The timing could not have been more pointed. This year’s Refugee Week theme, “A Million Stories,” celebrates the one million humanitarian visas Australia has issued since 1947, when this country first opened its doors to four thousand displaced people from postwar Europe. Irankunda is one more thread in that million-strong tapestry. Irankunda was born to Burundian parents who fled civil war, raised first in a camp, then brought to Australia as an infant. His story is not an exception to the Australian story. It is the Australian story.

He is not alone in the green and gold. The Socceroos squad taking on the world in North America is drawn from at least fifteen different cultural and ethnic backgrounds.
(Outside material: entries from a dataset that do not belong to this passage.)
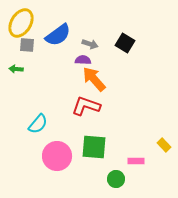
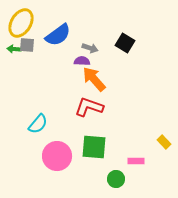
gray arrow: moved 4 px down
purple semicircle: moved 1 px left, 1 px down
green arrow: moved 2 px left, 20 px up
red L-shape: moved 3 px right, 1 px down
yellow rectangle: moved 3 px up
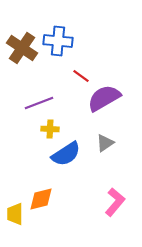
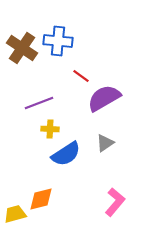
yellow trapezoid: rotated 75 degrees clockwise
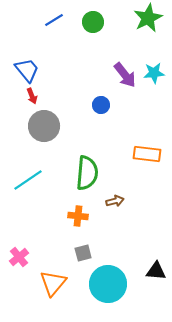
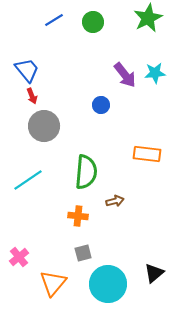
cyan star: moved 1 px right
green semicircle: moved 1 px left, 1 px up
black triangle: moved 2 px left, 2 px down; rotated 45 degrees counterclockwise
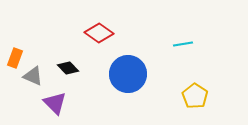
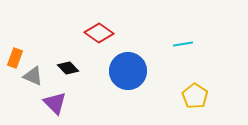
blue circle: moved 3 px up
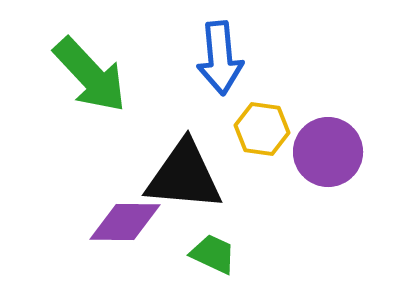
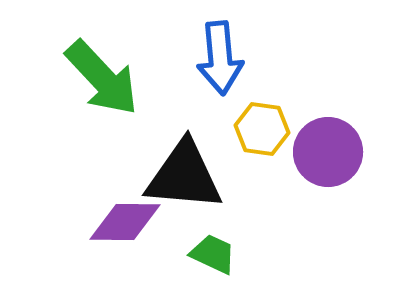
green arrow: moved 12 px right, 3 px down
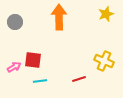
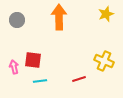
gray circle: moved 2 px right, 2 px up
pink arrow: rotated 72 degrees counterclockwise
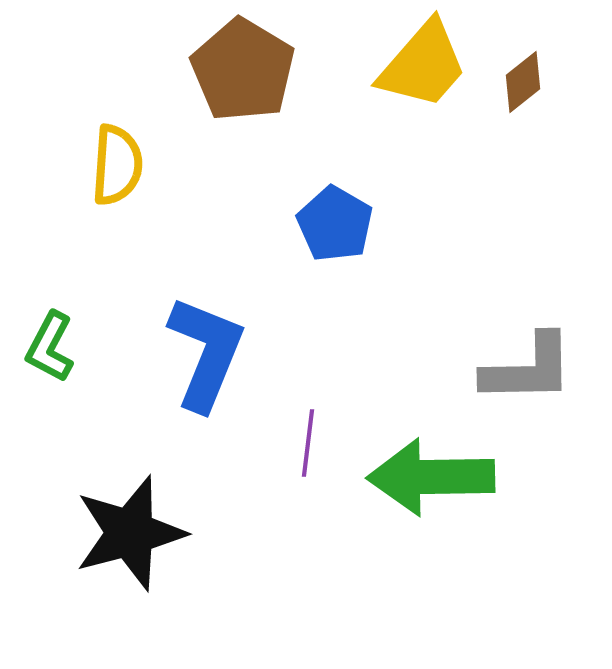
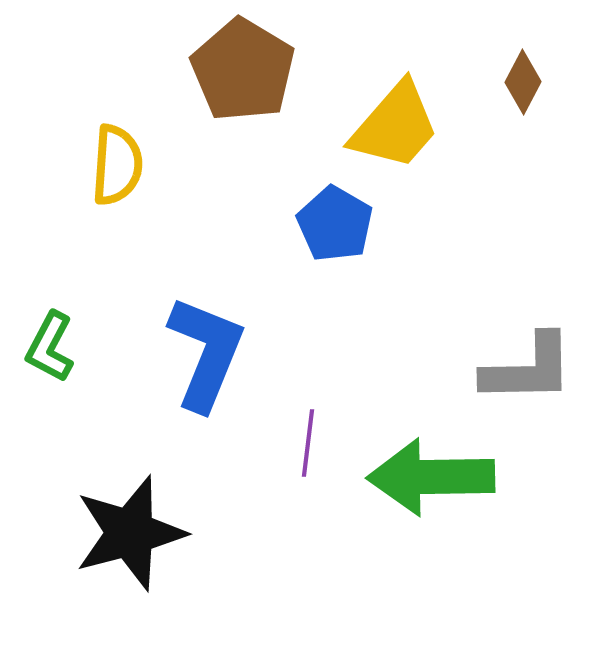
yellow trapezoid: moved 28 px left, 61 px down
brown diamond: rotated 24 degrees counterclockwise
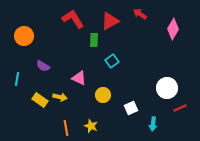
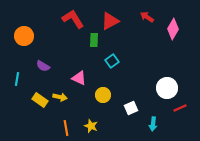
red arrow: moved 7 px right, 3 px down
In the lead-up to the tournament, the players released a video addressing the rise in anti-immigration sentiment at home, head-on. “The Socceroos aren’t just a team, we are a reflection of modern Australia,” said midfielder Jackson Irvine. “Our diversity is our strength,” added Mat Leckie. It was a deliberate, unmistakably political statement from a group of athletes who usually let their feet do the talking.

And here is the juxtaposition I cannot get past. Pauline Hanson and her supporters will happily celebrate that goal. They will share the Federation Square videos, feel the same lump in the throat the rest of us did, and call Irankunda one of ours. Yet this is a movement built on the idea that Australia is being “swamped” by people exactly like him. Hanson has been saying some version of this since her maiden speech in 1996, when she warned the country was “in danger of being swamped by Asians.” She has told a sitting senator, Mehreen Faruqi, to “pack your bags and piss off back to Pakistan.” She has stood in Parliament and argued, more recently, that there are “no good Muslims.” Each time, the defence is the same: she isn’t racist, she’s just worried about people who refuse to assimilate, who cling to identity politics instead of embracing Australian culture.
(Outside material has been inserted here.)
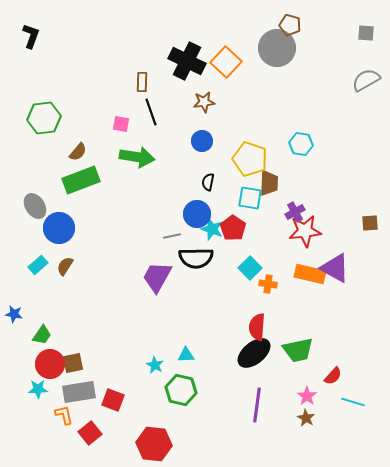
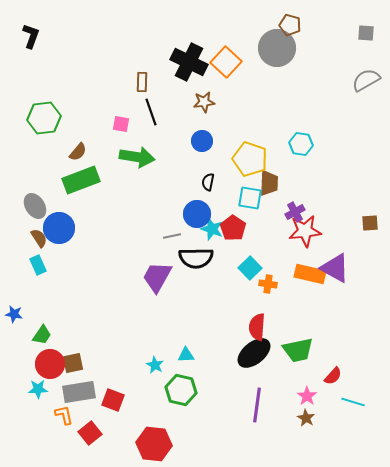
black cross at (187, 61): moved 2 px right, 1 px down
cyan rectangle at (38, 265): rotated 72 degrees counterclockwise
brown semicircle at (65, 266): moved 26 px left, 28 px up; rotated 114 degrees clockwise
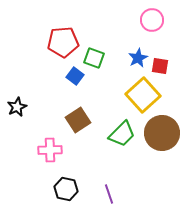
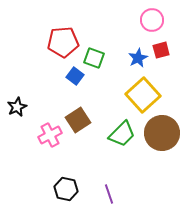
red square: moved 1 px right, 16 px up; rotated 24 degrees counterclockwise
pink cross: moved 15 px up; rotated 25 degrees counterclockwise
So, I ask, sincerely, what does assimilation actually mean? Do Hanson’s supporters know whether Irankunda practises a religion, and if so, which one? Do they know if he speaks Kirundi at home, whether he keeps close ties to the Burundian community, or whether he wears anything other than a Socceroos jersey on a Sunday? I’d guess they don’t know, and I’d guess they don’t think they need to, because on Sunday night, he scored a goal, and that was apparently proof enough of belonging. But that is precisely the problem. The same movement that demands migrants prove their loyalty, strip away their difference, and earn their place, will hand out honorary citizenship the moment someone is useful or impressive enough to be worth claiming. Irankunda would not tick a single box Hanson’s supporters usually demand of new arrivals. He just happens to be brilliant with a football.

I know this contradiction in my bones, because I have lived it. I was born in Lebanon and came to Australia with my parents when l was just one year old and I have spent my whole life holding two worlds in the one body. My heritage and my nationality were never in competition as they made each other possible. I am not less Australian for speaking my grandparents’ language or cooking their food. I thank whatever luck or fate brought my parents to this country, because our differences, stitched together, are what make Australia worth being proud of, not a threat to it.

That is what made Sunday so moving, and so maddening.

For one day, in one square, we were the country Refugee Week asks us to imagine one that is open, grateful, undivided by where anyone was born. Nestory Irankunda gave us that joy freely, the same way his teammates and a million others before him have built this country freely.

The least we owe him, and everyone like him, is to stop deciding which of their stories we are willing to celebrate.